Behold, the Bowl of Shame. I present it to you with a mix of humor, humility, and, yes, compassion for the poor bowl itself. On New Year’s Day, 2010, I opened my first three blocks of clay. My profound artistic ignorance had led me to believe I could simply roll up some clay and make cane like Jon Stuart Anderson and Jana Roberts Benzon. (I hear you both laughing and I don’t blame you.) This bowl was the result.

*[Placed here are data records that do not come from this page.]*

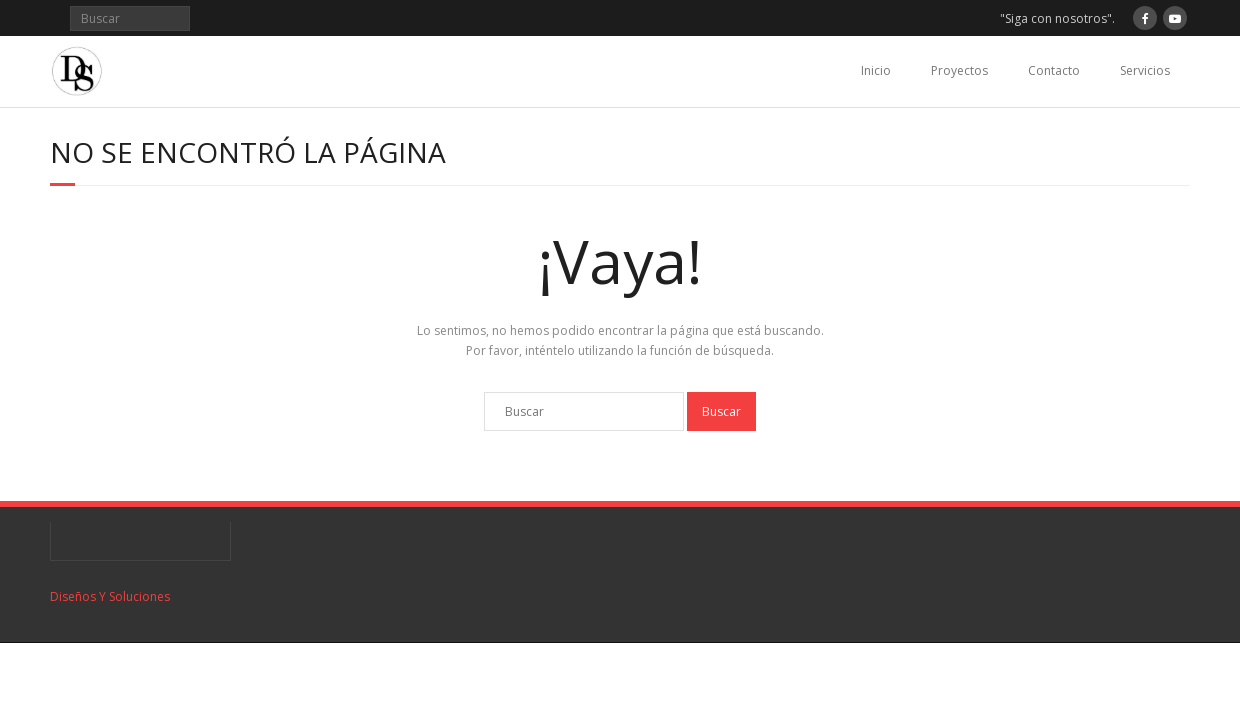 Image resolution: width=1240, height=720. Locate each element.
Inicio (876, 70)
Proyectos (959, 70)
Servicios (1145, 70)
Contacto (1054, 70)
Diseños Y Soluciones (110, 596) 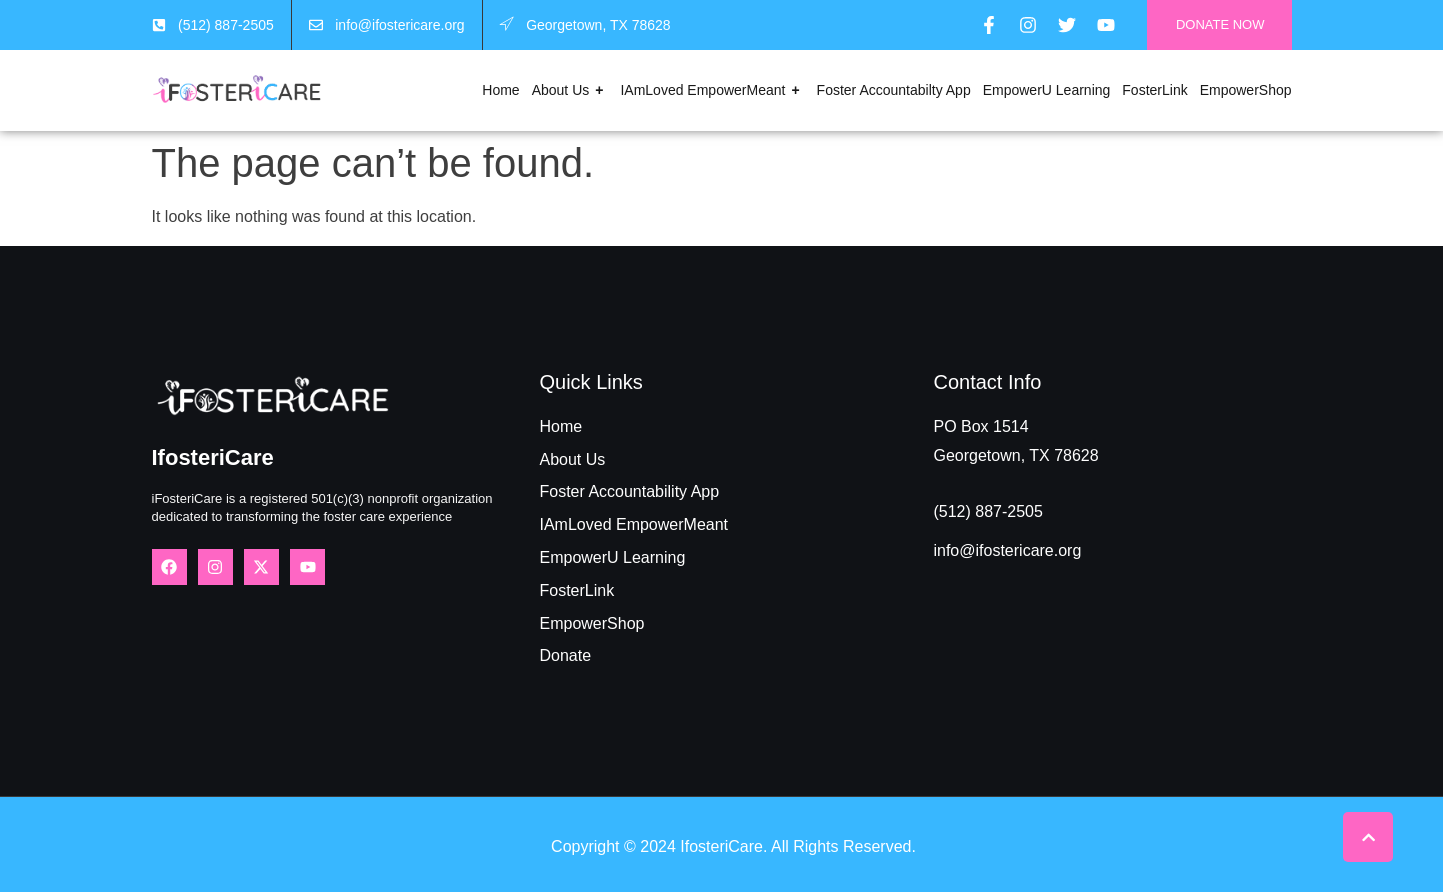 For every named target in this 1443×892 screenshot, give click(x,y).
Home (500, 90)
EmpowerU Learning (1047, 90)
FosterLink (1154, 90)
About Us (570, 90)
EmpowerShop (1246, 90)
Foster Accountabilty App (894, 90)
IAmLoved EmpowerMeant (712, 90) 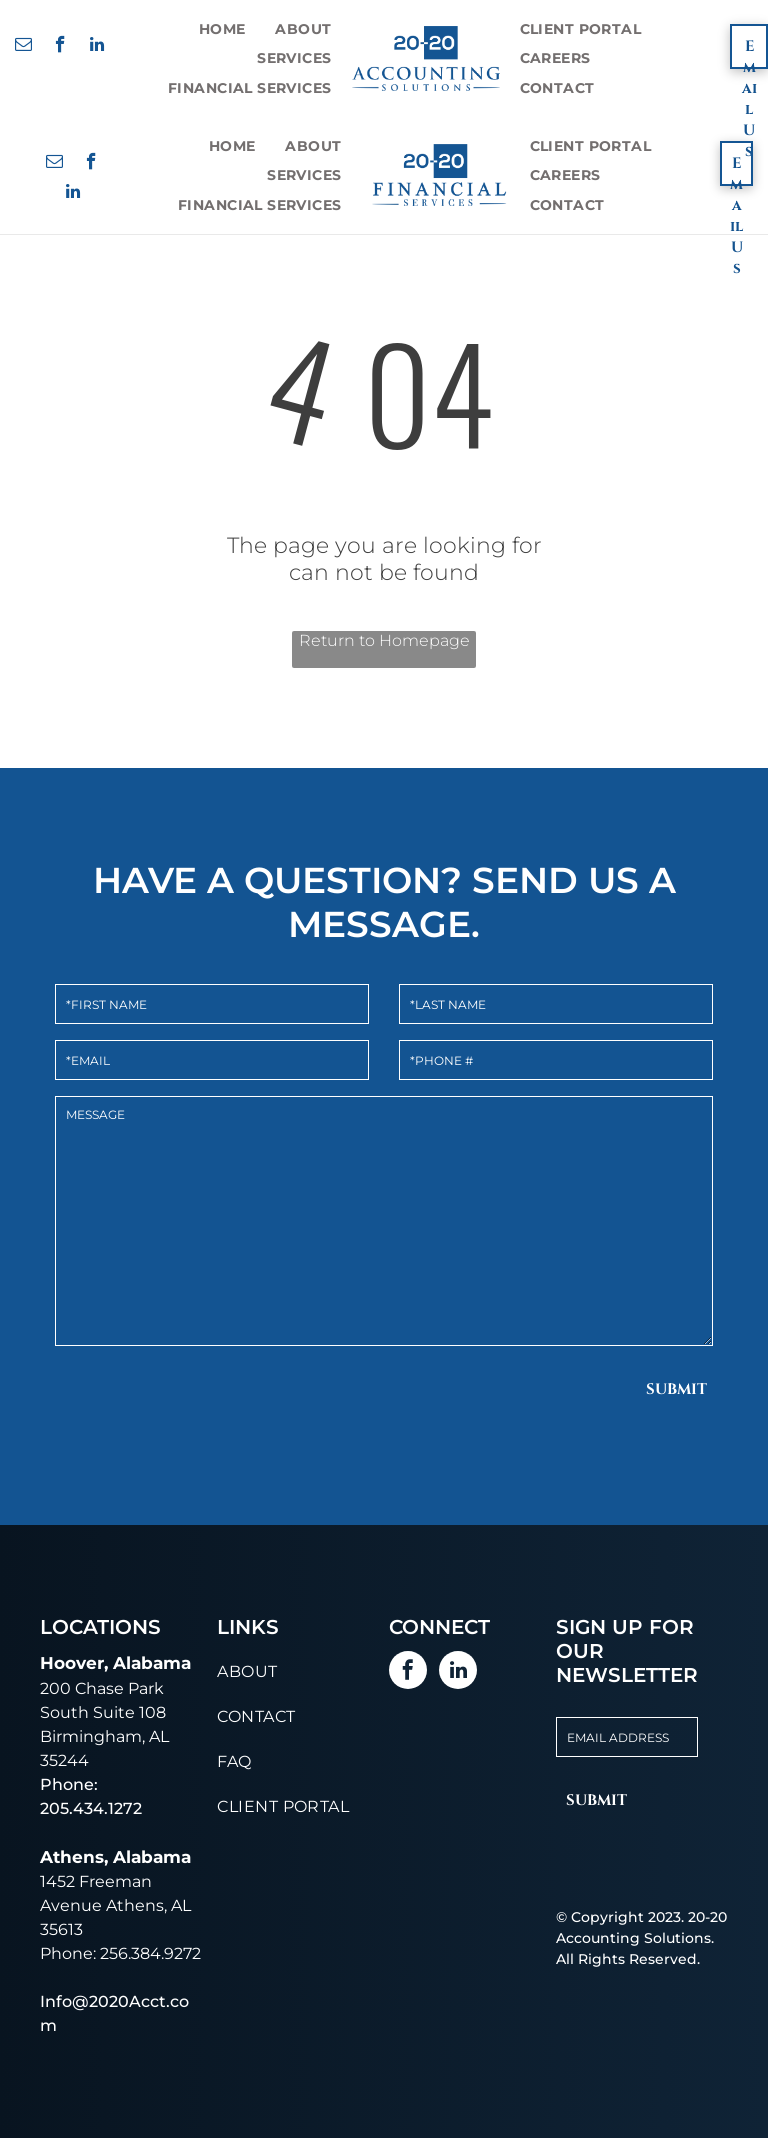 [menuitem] (222, 29)
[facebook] (60, 47)
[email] (23, 47)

As you can imagine, I was disappointed.
The thing is, my crude creation only fueled my interest in cane making. At that time, I was working at a bowling alley as a dishwasher. (My career in construction management had crashed and burned in the Great Recession.) My scrubby workday was spent imagining cane designs. After work, I read books about caning. Every payday I allowed myself twenty dollars to buy clay. Best of all, I spent 12 hours a day making cane on my two days off.
Slowly, my skills improved.
In 2012 I met Christi Friesen. She was teaching sculpture, something at which I’m still remarkably talent-free; but, for me, it was a turning point. Christi’s warm, generous style and the joy she brought to the students made me want to become a clay teacher. In 2013 I made my first YouTube tutorial. That lead to offers for paid tutorials. I was able to leave my job. I started doing live classes in Chicago, New York, San Antonio, Utah, San Diego and Las Vegas. 2014 brought me a running column in Polymer Café Magazine and an invitation to be a member of the Sculpey Design Squad. In 2015 I started a FaceBook Group called HOP! Hooked on Polymer. We are now 13,300 strong. In 2016 I started a polymer clay tool store, TinyPandora.com. Its now a family business. My dream of meeting my clay friends came true in 2017 when I had my first IndyJam Clay Convention in Indianapolis. IndyJam 2018 and 2019 followed; and the people I’ve met are very dear to my heart.